Note from the author of this section: volatile is always a hot topic from c/c++ developers. The first page of any search involving it will usually have at least a few results like 'use of volatile considered harmful' thoroughly complaining about its existence. The next page is usually filled with an equal number of results of blog posts by people complaining about the previous people's complaining, and so on. I'm not interested in that, and instead will explain how I've found it a useful tool.
A bit of background on why it can be necessary first:
Compilers treat our program's source code as a description of what we want the executable to do. As long as the final executable affects external resources in the way that our code describes, the compiler's job is done. It makes certain promises about data layouts in memory (fields are always laid out in the order declared in source), but not about others (what data is cached, stored in a register or stored in cold memory). The exact code that actually runs on the cpu can be as different the compiler deems necessary, as long as the end result is as expected.
Suddenly there's a lot of uncertainties about where data is actually stored at runtime. For example a local variable is likely loaded from ram into a register, and than only accessed in the register for the duration of that chunk of code, before finally being written back to memory when no longer needed. This is done because registers have access times orders of magnitude faster than memory.

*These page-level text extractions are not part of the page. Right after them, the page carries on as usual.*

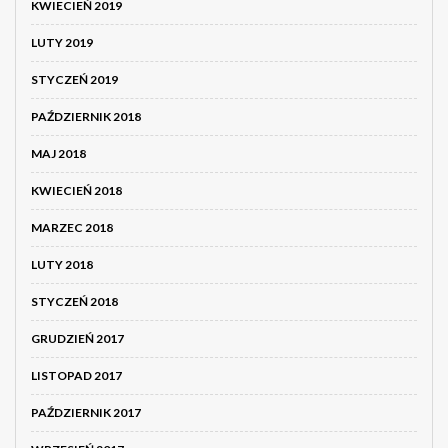
KWIECIEŃ 2019
LUTY 2019
STYCZEŃ 2019
PAŹDZIERNIK 2018
MAJ 2018
KWIECIEŃ 2018
MARZEC 2018
LUTY 2018
STYCZEŃ 2018
GRUDZIEŃ 2017
LISTOPAD 2017
PAŹDZIERNIK 2017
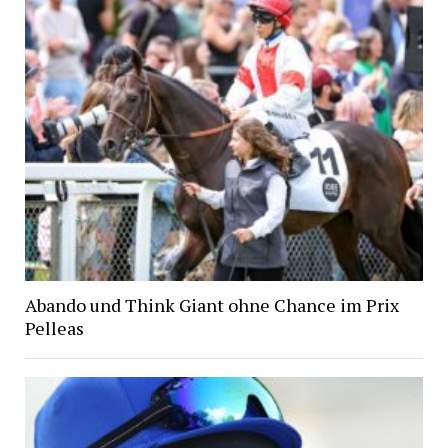
Abando und Think Giant ohne Chance im Prix
Pelleas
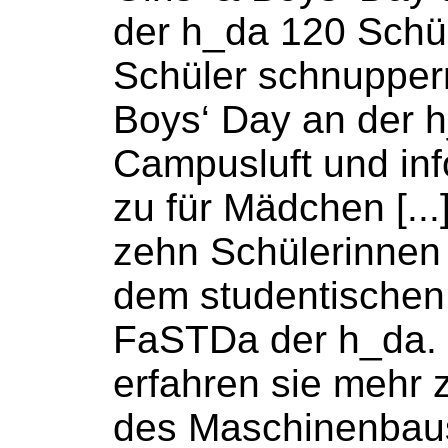
der h_da 120
Schü
Schüler
schnuppern
Boys‘ Day an der 
Campusluft und inf
zu für Mädchen [...
zehn
Schülerinnen
dem studentische
FaSTDa der h_da. 
erfahren sie mehr
des Maschinenbau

Some variables never even exist in memory, and are only stored in registers.
Caching then adds more layers of complexity to this. Of course we can invalidate cache lines manually, however we'll pretty quickly find ourselves fighting our compiler going this route. Best to stick to language constructs if we can.
volatile
tells the compiler 'this variable is now observable behaviour', meaning it can still do clever tricks around this variable, but at any point the variable must exist in the exact state as described by the source code, in the expected location (ram, not a cpu register). Meaning that updates to the variable are written to memory immediately.
This removes a lot of options for both the compiler and cpu in terms of what they can do with this data, so it's best used with care, and only when needed.
volatile
is not always the best tool for a job. Sometimes it is, sometimes there are more precise, but platform specific, solutions to the job.

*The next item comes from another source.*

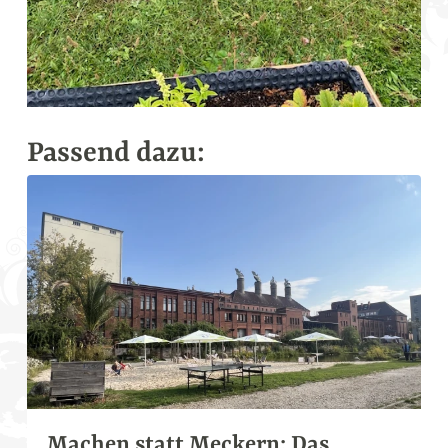
Passend dazu:
VERANSTALTUNGEN
Machen statt Meckern: Das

One example of a good place to use volatile is calibrating the local APIC timer on x86. This is usually done by using the PIT to determine how fast the APIC timer ticks. The usual way this is done is by starting both timers, and then stopping them both after a known number of PIT ticks had passed. Since we know the PITs frequency, we can calculate the APIC timer's frequency.
It would look something like this:
#define APIC_CALIBRATE_MS 25
uint64_t pit_ticks;
//volatile uint64_t pit_ticks;
void pit_interrupt_handler()
{
pit_ticks++;
send_eoi();
}
void calibrate_apic_timer()
{
[ ... ] //setup apic timer to max value, and setup pit to known frequency.
unmask_pit_and_reset_ticks();
while (pit_ticks < APIC_CALIBRATE_MS);
stop_apic_timer();
[ ... ] //now apic current count register can be used to determine apic timer frequency.
}
The issue with this example is that pit_ticks
is being constantly accessed inside the loop, and we never modify it inside the loop (its modified in unrelated code, the interrupt handler). With optimizations enabled the compiler will deduce that pit_ticks
will always be its initial value, and will always be its initial value of 0, therefore the loop is infinite. If we change the variable declaration to be volatile uint64_t pit_ticks
the compiler assumes nothing, and that this variable can be modified at any time.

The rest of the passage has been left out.